A Cochrane review [Abstract] 1 included 15 studies with a total of 1 438 adult subjects. Six oral treatments were examined: terbinafine, itraconazole, ketoconazole, fluconazole, griseofulvin, and bovine lactoferrin. Two studies compared active treatments (terbinafine, itraconazole) with placebo, 1 study compared different doses of the same drug (fluconazole), 1 study compared different brands of the same drug (itraconazole), and 11 studies evaluated head-to-head comparisons.
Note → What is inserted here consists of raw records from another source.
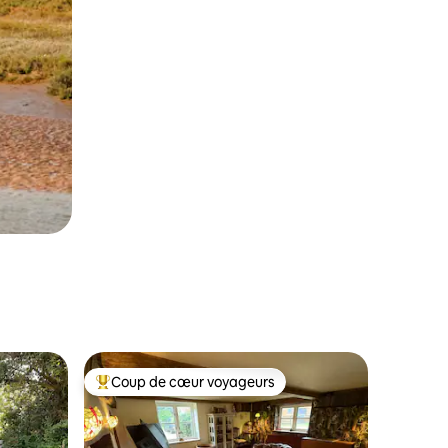
Coup de cœur voyageurs
Coup de cœur voyageurs parmi les plus aimés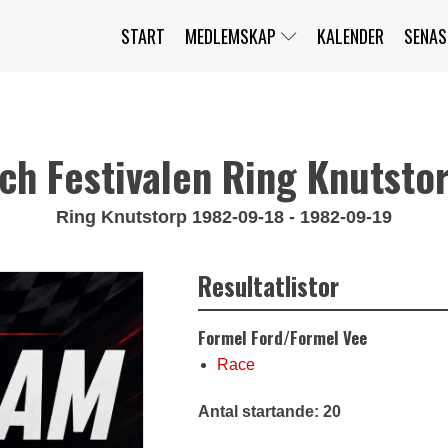
START
MEDLEMSKAP
KALENDER
SENAS
JAG HAR GLÖMT MITT LÖSENORD
MITT KONTO
BLI MEDLEM
ch Festivalen Ring Knutsto
Ring Knutstorp 1982-09-18 - 1982-09-19
Resultatlistor
Formel Ford/Formel Vee
Race
Antal startande: 20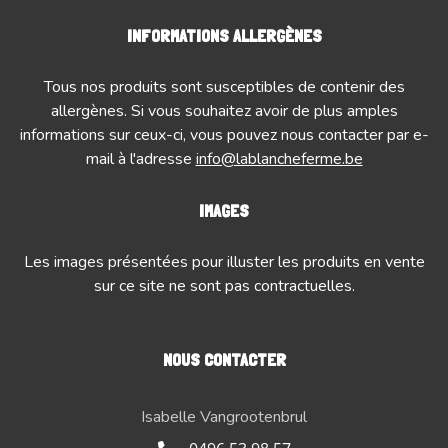
INFORMATIONS ALLERGÈNES
Tous nos produits sont susceptibles de contenir des
allergènes. Si vous souhaitez avoir de plus amples
informations sur ceux-ci, vous pouvez nous contacter par e-
mail à l'adresse
info@lablancheferme.be
IMAGES
Les images présentées pour illuster les produits en vente
sur ce site ne sont pas contractuelles.
NOUS CONTACTER
Isabelle Vangrootenbrul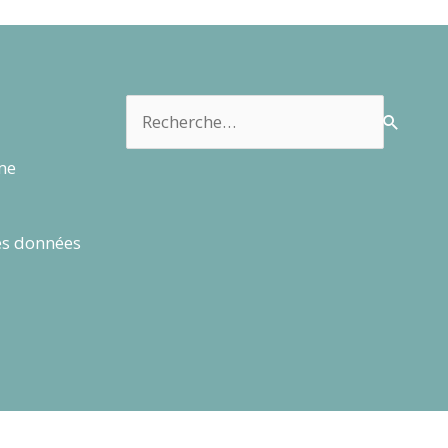
Rechercher :
rme
es données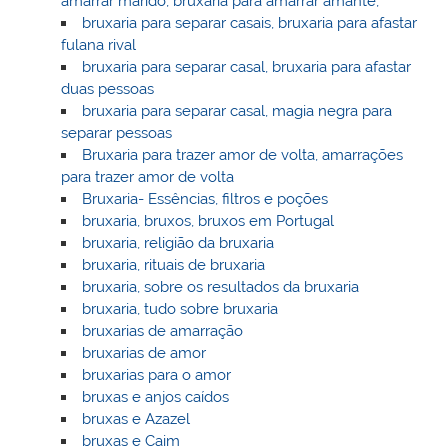
amarrar marido, bruxaria para amarrar amante,
bruxaria para separar casais, bruxaria para afastar
fulana rival
bruxaria para separar casal, bruxaria para afastar
duas pessoas
bruxaria para separar casal, magia negra para
separar pessoas
Bruxaria para trazer amor de volta, amarrações
para trazer amor de volta
Bruxaria- Essências, filtros e poções
bruxaria, bruxos, bruxos em Portugal
bruxaria, religião da bruxaria
bruxaria, rituais de bruxaria
bruxaria, sobre os resultados da bruxaria
bruxaria, tudo sobre bruxaria
bruxarias de amarração
bruxarias de amor
bruxarias para o amor
bruxas e anjos caídos
bruxas e Azazel
bruxas e Caim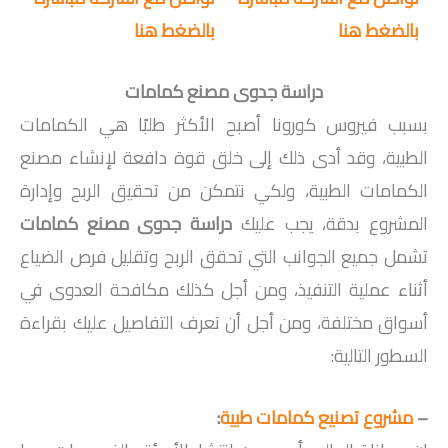
بالضغط هنا
بالضغط هنا
دراسة جدوى مصنع كمامات
بسبب فيروس كورونا أصبح الأكثر طلبًا هي الكمامات
الطبية، وقد أدى ذلك إلى خلق قوة دافعة لإنشاء مصنع
الكمامات الطبية، ولكي نتمكن من تحقيق الربح وإدارة
المشروع بدقة، يجب عليك
دراسة جدوى مصنع كمامات
تشمل جميع الجوانب التي تحقق الربح وتقليل فرص الضياع
أثناء عملية التنفيذ، ومن أجل كذلك مكافحة العدوى في
أسواق مختلفة، ومن أجل أن تعرف التفاصيل عليك بقراءة
السطور التالية:
–
مشروع تصنيع كمامات طبية
: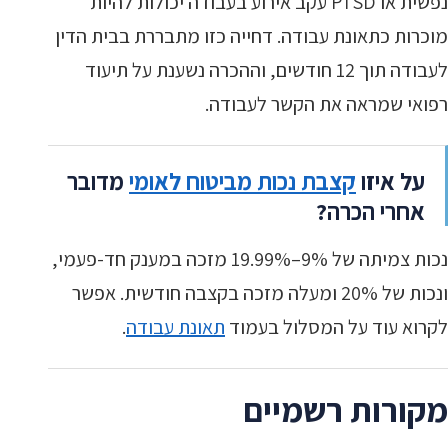
נפשית או PTSD עקב אירוע בעבודה יכולות להיות
מוכרות כתאונת עבודה. דחייה כזו מתבררת בבית הדין
לעבודה תוך 12 חודשים, וההכרה נשענת על תיעוד
רפואי שמראה את הקשר לעבודה.
על איזו
קצבת נכות מביטוח לאומי
מדובר
אחרי הכרה?
נכות צמיתה של 9%–19.99% מזכה במענק חד-פעמי,
ונכות של 20% ומעלה מזכה בקצבה חודשית. אפשר
לקרוא עוד על המסלול בעמוד
תאונת עבודה
.
מקורות רשמיים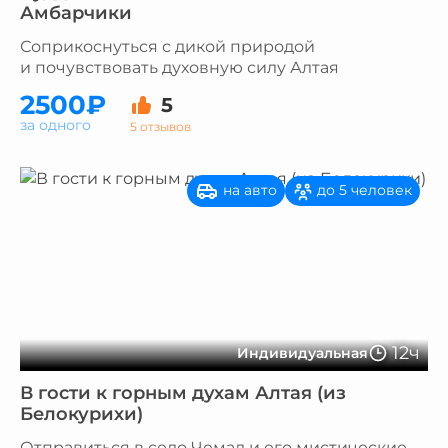
Амбарчики
Соприкоснуться с дикой природой
и почувствовать духовную силу Алтая
2500₽
5
за одного
5 отзывов
на авто
до 5 человек
12ч
Индивидуальная
В гости к горным духам Алтая (из
Белокурихи)
Отправиться в село Чемал и его мистические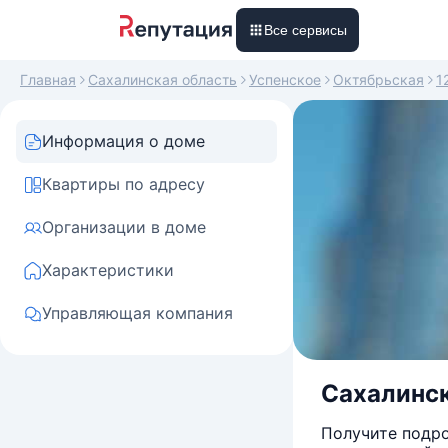
Все сервисы
Главная
Сахалинская область
Успенское
Октябрьская
1
Информация о доме
Квартиры по адресу
Организации в доме
Характеристики
Управляющая компания
Сахалинск
Получите подро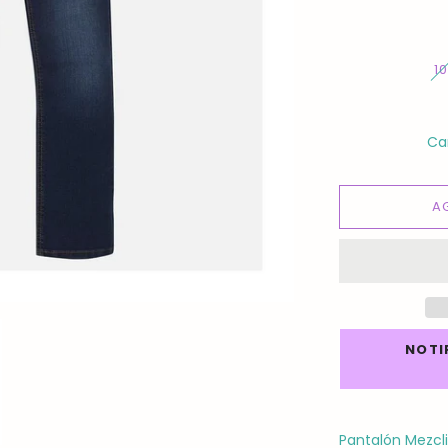
1
Ca
A
NOTI
Pantalón Mezcli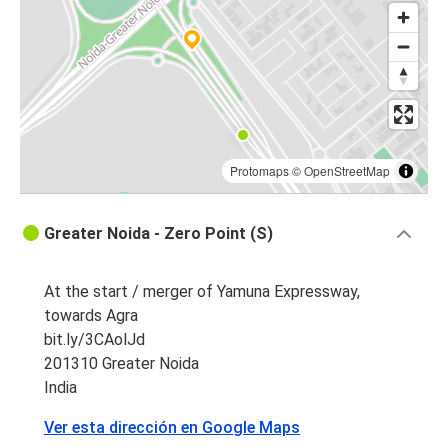
Protomaps
©
OpenStreetMap
Greater Noida - Zero Point (S)
At the start / merger of Yamuna Expressway,
towards Agra
bit.ly/3CAolJd
201310 Greater Noida
India
Ver esta dirección en Google Maps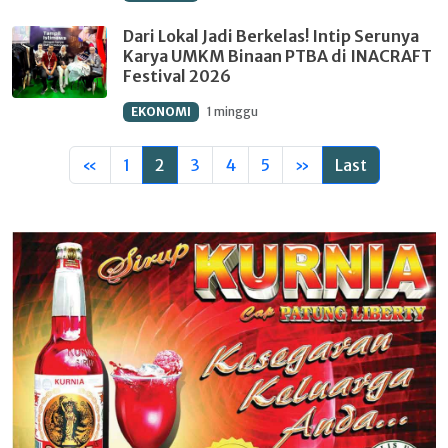
Dari Lokal Jadi Berkelas! Intip Serunya
Karya UMKM Binaan PTBA di INACRAFT
Festival 2026
EKONOMI
1 minggu
«
1
2
3
4
5
»
Last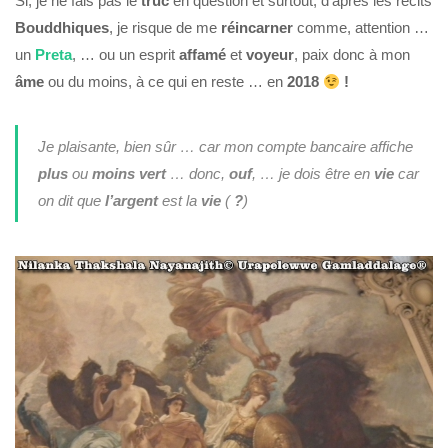
Si, je ne fais pas le
truc
en question et surtout, d’après les récits
Bouddhiques
, je risque de me
réincarner
comme, attention …
un
Preta
, … ou un esprit
affamé
et
voyeur
, paix donc à mon
âme
ou du moins, à ce qui en reste … en
2018
!
Je plaisante, bien sûr … car mon compte bancaire affiche
plus
ou
moins
vert
… donc,
ouf
, … je dois être en
vie
car
on dit que
l’argent
est la
vie
(
?
)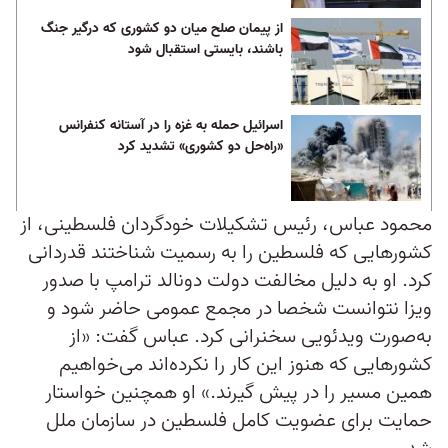
از پیمان صلح میان دو کشوری که درگیر جنگ
باشند، ‌بایستی استقبال شود
اسرائیل حمله به غزه را در آستانه کنفرانس
«راه‌حل دو کشوری» تشدید کرد
محمود عباس، رئیس تشکیلات خودگردان فلسطینی، از
کشورهایی که فلسطین را به رسمیت شناختند قدردانی
کرد. او به دلیل مخالفت دولت دونالد ترامپ با صدور
ویزا نتوانست شخصا در مجمع عمومی حاضر شود و
به‌صورت ویدئویی سخنرانی کرد. عباس گفت: «از
کشورهایی که هنوز این کار را نکرده‌اند می‌خواهیم
همین مسیر را در پیش گیرند.» او همچنین خواستار
حمایت برای عضویت کامل فلسطین در سازمان ملل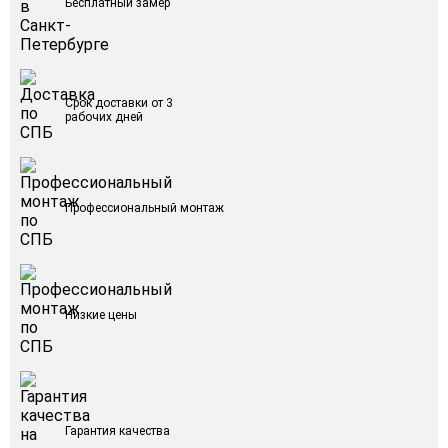
Бесплатный замер
Срок доставки от 3
рабочих дней
Профессиональный монтаж
Низкие цены
Гарантия качества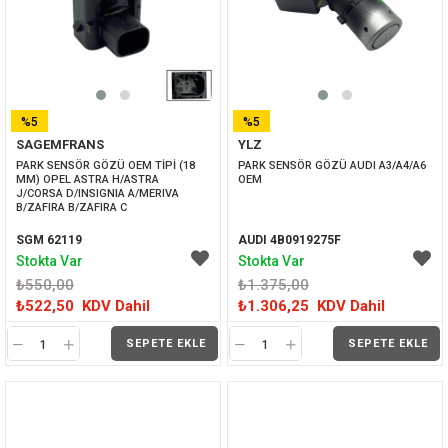
%5
%5
SAGEMFRANS
YLZ
İNDIRIM
İNDIRIM
PARK SENSÖR GÖZÜ OEM TİPİ (18 
PARK SENSÖR GÖZÜ AUDI A3/A4/A6 
MM) OPEL ASTRA H/ASTRA 
OEM
J/CORSA D/INSIGNIA A/MERIVA 
B/ZAFIRA B/ZAFIRA C
SGM 62119
AUDI 4B0919275F
Stokta Var
Stokta Var
₺550,00
₺1.375,00
₺522,50
KDV Dahil
₺1.306,25
KDV Dahil
SEPETE EKLE
SEPETE EKLE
Outcome | Relative effect (95% CI) | Cured (intervention) | Cured (placebo) | Participants (studies) |
---|---|---|---|---|
Oral terbinafine 250 mg/day for 6 weeks compared with placebo | ||||
Cured at 8 weeks | RR 24.54 (1.57 to 384.32) | 15/23 65% | 0/18 0% | 41 (1 study) |
Oral itraconazole 400 mg/day for 1 week compared with placebo | ||||
Cured at 9 weeks | RR 6.67 (2.17 to 20.48) | 20/36 56% | 3/36 8% | 72 (1 study) |
The studies comparing antifungal treatments (terbinafine and itraconazole) with placebo demonstrated that the cure rate continued to improve beyond the end of treatment; in the case of terbinafine, 65% of participants were cured 2 weeks after the end of the 6-week treatment period, and for itraconazole, 55% of participants were cured 8 weeks after the 1-week treatment period (table T1).
Outcome | Relative effect (95% CI) | Cured (terbinafine) | Cured (itraconazole) | Participants (studies) |
---|---|---|---|---|
*plantar type tinea pedis (1 study), moccasin type tinea pedis (1 study), and tinea pedis with no further information (1 study) | ||||
Cured (follow up varied from 4 to over 12 weeks) | RR 1.07 (0.92 to 1.25) | 84/110 76% | 80/112 71% | 222 (3 studies*) |
No significant difference was detected between terbinafine and itraconazole (table T2). Terbinafine had higher cure rates than griseofulvin (RR 2.26, 95% CI 1.49 to 3.44; 2 studies, n=71). No significant difference was detected between fluconazole and either itraconazole and ketoconazole; or between griseofulvin and ketoconazole, although the trials were generally small. Adverse effects were reported for all drugs, with gastrointestinal effects most commonly reported.
Comment: The quality of evidence is downgraded by study limitations (unclear allocation concealment and blinding) and by imprecise results (few patients and wide confidence intervals).